Without the images, output every record exactly as it appears.

----- Records to use -----

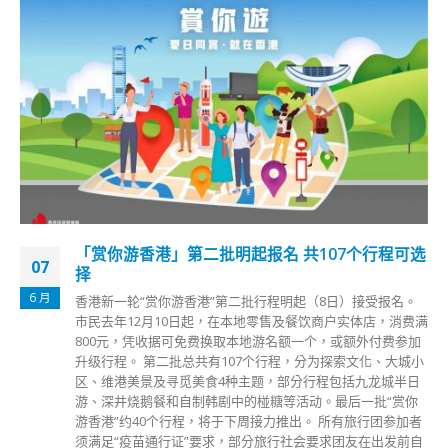
「赏你游香港」第二批明起报名 共107个行程可选
07
择
6 月
香港新一轮“赏你游香港”第二批行程明起（8日）接受报名。
市民去年12月10日起，在本地零售及餐饮商户实体店，消费满
800元，凭收据可免费换取本地游名额一个，或额外付费参加
升级行程。 第二批总共有107个行程，分为探索文化、大城小
区、维港美景及寻觅美食4种主题，部分行程包括九龙城半日
游、深井烧鹅餐和自制韩剧中的椪糖等活动。最后一批“赏你
游香港”约40个行程，将于下周接力推出。 所有旅行团参加者
须满足“疫苗通行证”要求，部分旅行社会要求团友在出发前自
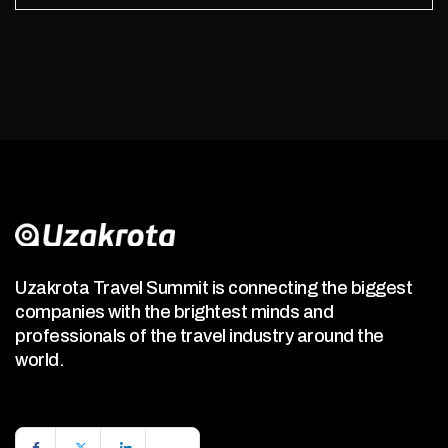
Uzakrota Travel Summit is connecting the biggest
companies with the brightest minds and
professionals of the travel industry around the
world.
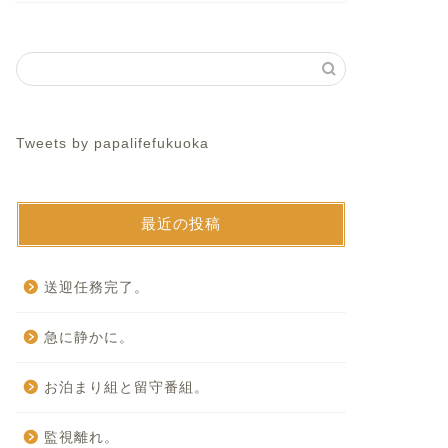
Tweets by papalifefukuoka
最近の投稿
送迎任務完了。
急に静かに。
お泊まり組と留守番組。
監視離れ。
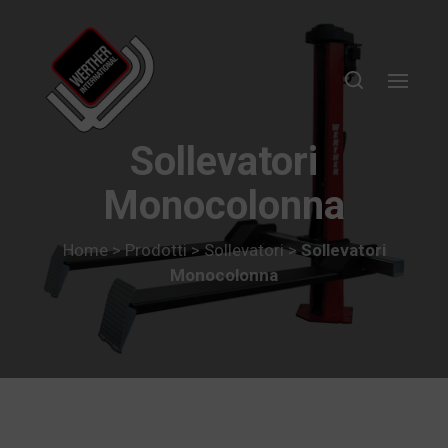
Sollevatori
Monocolonna
Home
>
Prodotti
>
Sollevatori
>
Sollevatori
Monocolonna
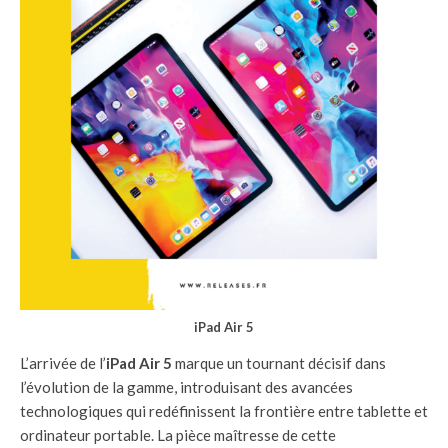
iPad Air 5
L’arrivée de l’
iPad Air 5
marque un tournant décisif dans
l’évolution de la gamme, introduisant des avancées
technologiques qui redéfinissent la frontière entre tablette et
ordinateur portable. La pièce maîtresse de cette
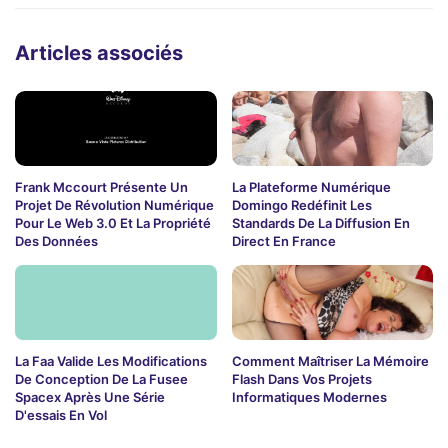
Articles associés
Frank Mccourt Présente Un
La Plateforme Numérique
Projet De Révolution Numérique
Domingo Redéfinit Les
Pour Le Web 3.0 Et La Propriété
Standards De La Diffusion En
Des Données
Direct En France
La Faa Valide Les Modifications
Comment Maîtriser La Mémoire
De Conception De La Fusee
Flash Dans Vos Projets
Spacex Après Une Série
Informatiques Modernes
D'essais En Vol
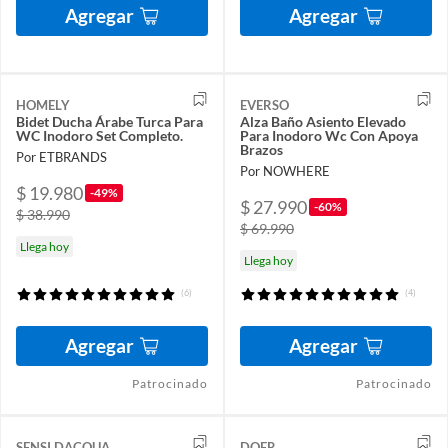
Agregar
Agregar
HOMELY
EVERSO
Bidet Ducha Árabe Turca Para
Alza Baño Asiento Elevado
WC Inodoro Set Completo.
Para Inodoro Wc Con Apoya
Brazos
Por ETBRANDS
Por NOWHERE
$ 19.980
-49%
$ 27.990
-60%
$ 38.990
$ 69.990
Llega hoy
Llega hoy
(6)
(4)
Agregar
Agregar
Patrocinado
Patrocinado
SENSI DACQUA
DOER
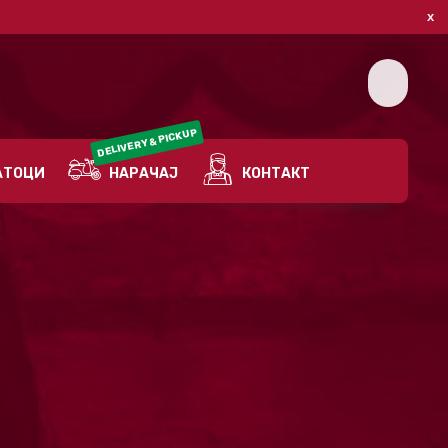
DELIVERY & PICKUP
ТОЦИ
НАРАЧАЈ
КОНТАКТ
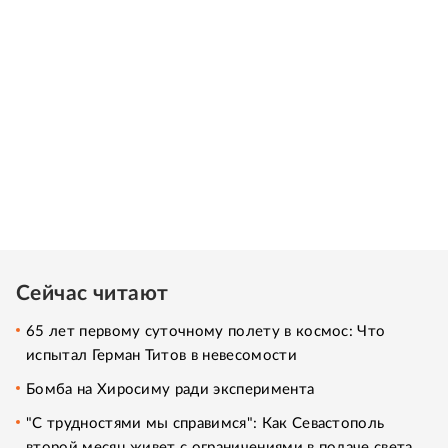
Сейчас читают
65 лет первому суточному полету в космос: Что
испытал Герман Титов в невесомости
Бомба на Хиросиму ради эксперимента
"С трудностями мы справимся": Как Севастополь
второй месяц живет с ограничениями в подаче света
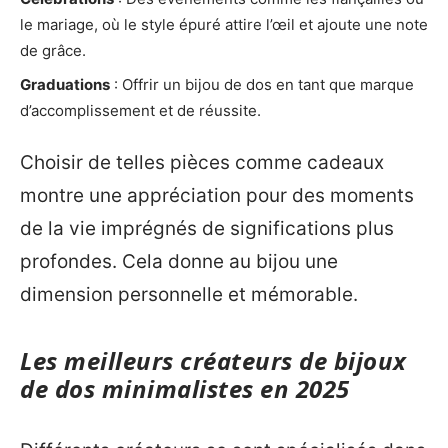
le mariage, où le style épuré attire l’œil et ajoute une note
de grâce.
Graduations
: Offrir un bijou de dos en tant que marque
d’accomplissement et de réussite.
Choisir de telles pièces comme cadeaux
montre une appréciation pour des moments
de la vie imprégnés de significations plus
profondes. Cela donne au bijou une
dimension personnelle et mémorable.
Les meilleurs créateurs de bijoux
de dos minimalistes en 2025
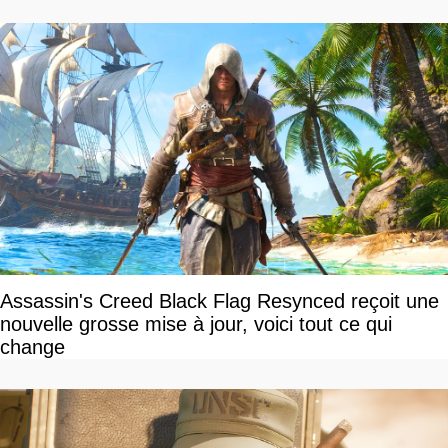
Assassin's Creed Black Flag Resynced reçoit une
nouvelle grosse mise à jour, voici tout ce qui
change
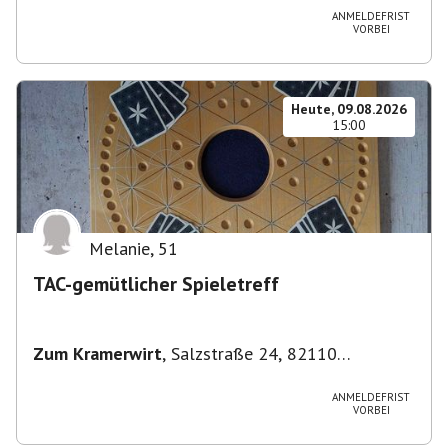
ANMELDEFRIST
VORBEI
Heute, 09.08.2026
15:00
Melanie
,
51
TAC-gemütlicher Spieletreff
Zum Kramerwirt
,
Salzstraße 24, 82110
Germering-Unterpfaffenhofen, Deutschland
ANMELDEFRIST
VORBEI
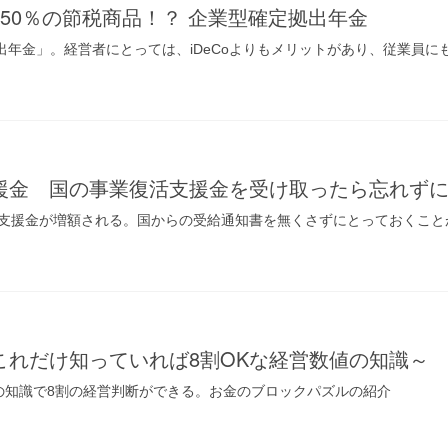
50％の節税商品！？ 企業型確定拠出年金
拠出年金」。経営者にとっては、iDeCoよりもメリットがあり、従業員
援金 国の事業復活支援金を受け取ったら忘れず
支援金が増額される。国からの受給通知書を無くさずにとっておくこと
これだけ知っていれば8割OKな経営数値の知識～
の知識で8割の経営判断ができる。お金のブロックパズルの紹介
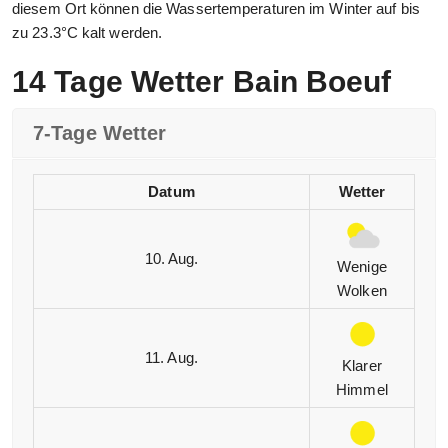
diesem Ort können die Wassertemperaturen im Winter auf bis
zu 23.3°C kalt werden.
14 Tage Wetter Bain Boeuf
7-Tage Wetter
Datum
Wetter
10. Aug.
Wenige
Wolken
11. Aug.
Klarer
Himmel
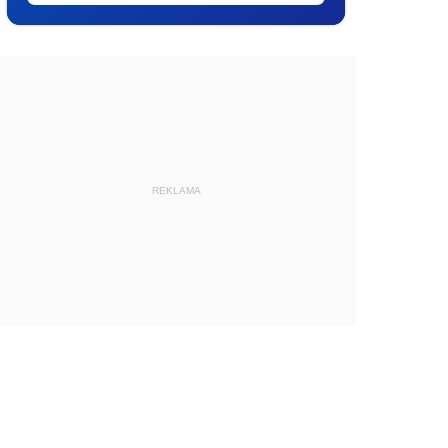
REKLAMA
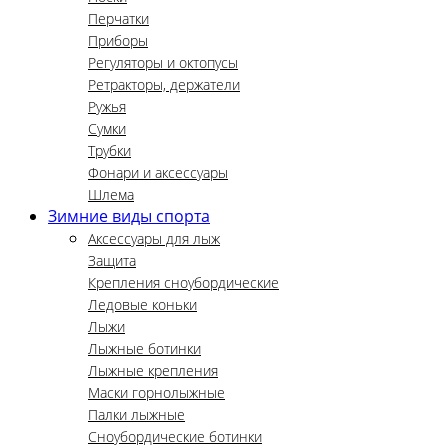
Перчатки
Приборы
Регуляторы и октопусы
Ретракторы, держатели
Ружья
Сумки
Трубки
Фонари и аксессуары
Шлема
Зимние виды спорта
Аксессуары для лыж
Защита
Крепления сноубордические
Ледовые коньки
Лыжи
Лыжные ботинки
Лыжные крепления
Маски горнолыжные
Палки лыжные
Сноубордические ботинки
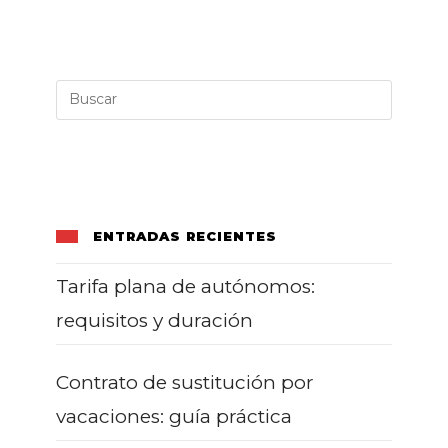
Qué
Debería
Revisar
Una
Empresa
ENTRADAS RECIENTES
Tarifa plana de autónomos:
requisitos y duración
Contrato de sustitución por
vacaciones: guía práctica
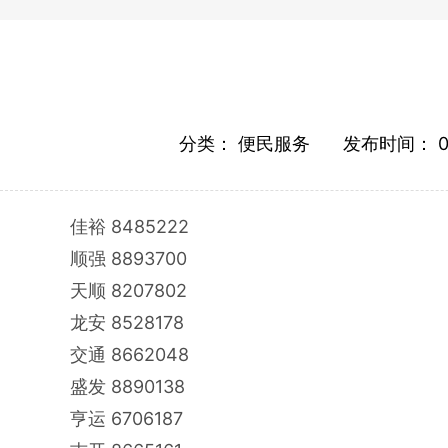
分类：
便民服务
发布时间：
0
佳裕
8485222
顺强
8893700
天顺
8207802
龙安
8528178
交通
8662048
盛发
8890138
亨运
6706187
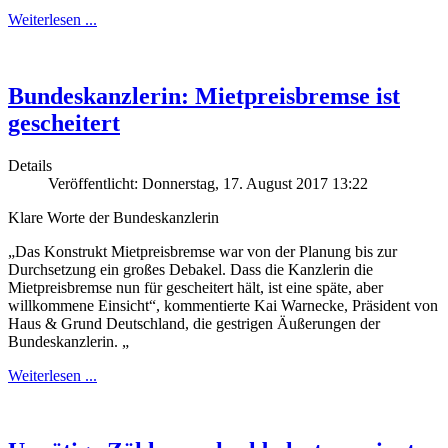
Weiterlesen ...
Bundeskanzlerin: Mietpreisbremse ist
gescheitert
Details
Veröffentlicht: Donnerstag, 17. August 2017 13:22
Klare Worte der Bundeskanzlerin
„Das Konstrukt Mietpreisbremse war von der Planung bis zur
Durchsetzung ein großes Debakel. Dass die Kanzlerin die
Mietpreisbremse nun für gescheitert hält, ist eine späte, aber
willkommene Einsicht“, kommentierte Kai Warnecke, Präsident von
Haus & Grund Deutschland, die gestrigen Äußerungen der
Bundeskanzlerin. „
Weiterlesen ...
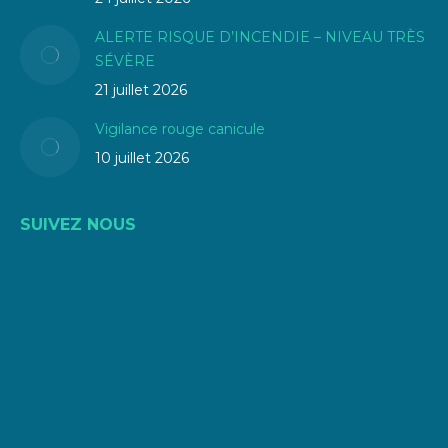
ALERTE RISQUE D’INCENDIE – NIVEAU TRÈS
SÉVÈRE
21 juillet 2026
Vigilance rouge canicule
10 juillet 2026
SUIVEZ NOUS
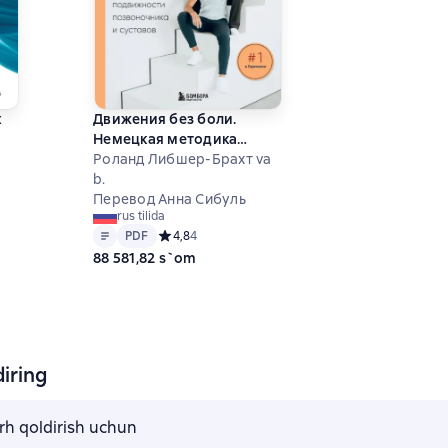
х
Движения без боли.
Немецкая методика
й
восстановления
Роланд Либшер-Брахт va
подвижности
b.
7 на основе 81 оценок
 и
позвоночника и суставов
Перевод Анна Сибуль
rus tilida
Matn
PDF
PDF
Средний рейтинг 4,8 на основе 4 оценок
4,8
4
88 581,82 s`om
iring
arh qoldirish uchun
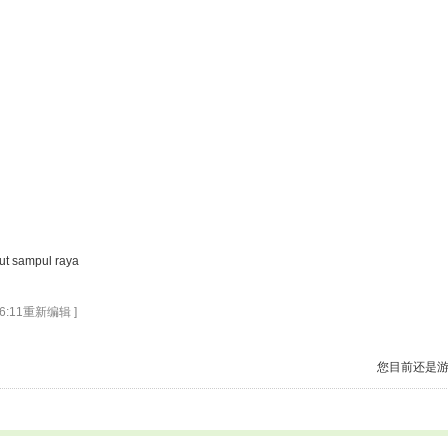
 out sampul raya
16:11重新编辑 ]
您目前还是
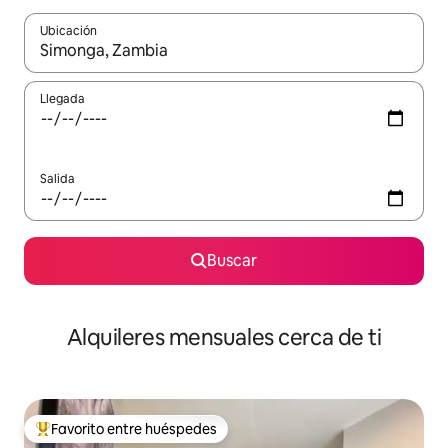
Ubicación
Cuando los resultados estén disponibles, navega con las teclas d
Llegada
Salida
Buscar
Alquileres mensuales cerca de ti
Favorito entre huéspedes
Favorito entre huéspedes preferido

-----

Task solution:
「赏你游香港」第二批明起报名 共107个行程可选
07
择
6 月
香港新一轮“赏你游香港”第二批行程明起（8日）接受报名。
市民去年12月10日起，在本地零售及餐饮商户实体店，消费满
800元，凭收据可免费换取本地游名额一个，或额外付费参加
升级行程。 第二批总共有107个行程，分为探索文化、大城小
区、维港美景及寻觅美食4种主题，部分行程包括九龙城半日
游、深井烧鹅餐和自制韩剧中的椪糖等活动。最后一批“赏你
游香港”约40个行程，将于下周接力推出。 所有旅行团参加者
须满足“疫苗通行证”要求，部分旅行社会要求团友在出发前自
Uzakrota Travel Summit is connecting the biggest
companies with the brightest minds and
professionals of the travel industry around the
world.
Tweets by papalifefukuoka
最近の投稿
送迎任務完了。
急に静かに。
お泊まり組と留守番組。
監視離れ。
Sollevatori
Monocolonna
Home
>
Prodotti
>
Sollevatori
>
Sollevatori
Monocolonna
iPad Air 5
L’arrivée de l’
iPad Air 5
marque un tournant décisif dans
l’évolution de la gamme, introduisant des avancées
technologiques qui redéfinissent la frontière entre tablette et
ordinateur portable. La pièce maîtresse de cette
Articles associés
Frank Mccourt Présente Un
La Plateforme Numérique
Projet De Révolution Numérique
Domingo Redéfinit Les
Pour Le Web 3.0 Et La Propriété
Standards De La Diffusion En
Des Données
Direct En France
La Faa Valide Les Modifications
Comment Maîtriser La Mémoire
De Conception De La Fusee
Flash Dans Vos Projets
Spacex Après Une Série
Informatiques Modernes
D'essais En Vol
Agregar
Agregar
HOMELY
EVERSO
Bidet Ducha Árabe Turca Para
Alza Baño Asiento Elevado
WC Inodoro Set Completo.
Para Inodoro Wc Con Apoya
Brazos
Por ETBRANDS
Por NOWHERE
$ 19.980
-49%
$ 27.990
-60%
$ 38.990
$ 69.990
Llega hoy
Llega hoy
(6)
(4)
Agregar
Agregar
Patrocinado
Patrocinado
SENSI DACQUA
DOER
DELIVERY & PICKUP
ТОЦИ
НАРАЧАЈ
КОНТАКТ
Сейчас читают
65 лет первому суточному полету в космос: Что
испытал Герман Титов в невесомости
Бомба на Хиросиму ради эксперимента
"С трудностями мы справимся": Как Севастополь
второй месяц живет с ограничениями в подаче света
le mariage, où le style épuré attire l’œil et ajoute une note
de grâce.
Graduations
: Offrir un bijou de dos en tant que marque
d’accomplissement et de réussite.
Choisir de telles pièces comme cadeaux
montre une appréciation pour des moments
de la vie imprégnés de significations plus
profondes. Cela donne au bijou une
dimension personnelle et mémorable.
Les meilleurs créateurs de bijoux
de dos minimalistes en 2025
Assassin's Creed Black Flag Resynced reçoit une
nouvelle grosse mise à jour, voici tout ce qui
change
ANMELDEFRIST
VORBEI
Heute, 09.08.2026
15:00
Melanie
,
51
TAC-gemütlicher Spieletreff
Zum Kramerwirt
,
Salzstraße 24, 82110
Germering-Unterpfaffenhofen, Deutschland
ANMELDEFRIST
VORBEI
50％の節税商品！？ 企業型確定拠出年金
拠出年金」。経営者にとっては、iDeCoよりもメリットがあり、従業員
援金 国の事業復活支援金を受け取ったら忘れず
支援金が増額される。国からの受給通知書を無くさずにとっておくこと
これだけ知っていれば8割OKな経営数値の知識～
の知識で8割の経営判断ができる。お金のブロックパズルの紹介
diesem Ort können die Wassertemperaturen im Winter auf bis
zu 23.3°C kalt werden.
14 Tage Wetter Bain Boeuf
7-Tage Wetter
Datum
Wetter
10. Aug.
Wenige
Wolken
11. Aug.
Klarer
Himmel
REKLAMA
Перчатки
Приборы
Регуляторы и октопусы
Ретракторы, держатели
Ружья
Сумки
Трубки
Фонари и аксессуары
Шлема
Зимние виды спорта
Аксессуары для лыж
Защита
Крепления сноубордические
Ледовые коньки
Лыжи
Лыжные ботинки
Лыжные крепления
Маски горнолыжные
Палки лыжные
Сноубордические ботинки
Qué
Debería
Revisar
Una
Empresa
ENTRADAS RECIENTES
Tarifa plana de autónomos:
requisitos y duración
Contrato de sustitución por
vacaciones: guía práctica
分类：
便民服务
发布时间：
0
佳裕
8485222
顺强
8893700
天顺
8207802
龙安
8528178
交通
8662048
盛发
8890138
亨运
6706187
Weiterlesen ...
Bundeskanzlerin: Mietpreisbremse ist
gescheitert
Details
Veröffentlicht: Donnerstag, 17. August 2017 13:22
Klare Worte der Bundeskanzlerin
„Das Konstrukt Mietpreisbremse war von der Planung bis zur
Durchsetzung ein großes Debakel. Dass die Kanzlerin die
Mietpreisbremse nun für gescheitert hält, ist eine späte, aber
willkommene Einsicht“, kommentierte Kai Warnecke, Präsident von
Haus & Grund Deutschland, die gestrigen Äußerungen der
Bundeskanzlerin. „
Weiterlesen ...
ALERTE RISQUE D’INCENDIE – NIVEAU TRÈS
SÉVÈRE
21 juillet 2026
Vigilance rouge canicule
10 juillet 2026
SUIVEZ NOUS
х
Движения без боли.
Немецкая методика
й
восстановления
Роланд Либшер-Брахт va
подвижности
b.
7 на основе 81 оценок
 и
позвоночника и суставов
Перевод Анна Сибуль
rus tilida
Matn
PDF
PDF
Средний рейтинг 4,8 на основе 4 оценок
4,8
4
88 581,82 s`om
iring
arh qoldirish uchun
 out sampul raya
16:11重新编辑 ]
您目前还是
Ubicación
Cuando los resultados estén disponibles, navega con las teclas d
Llegada
Salida
Buscar
Alquileres mensuales cerca de ti
Favorito entre huéspedes
Favorito entre huéspedes preferido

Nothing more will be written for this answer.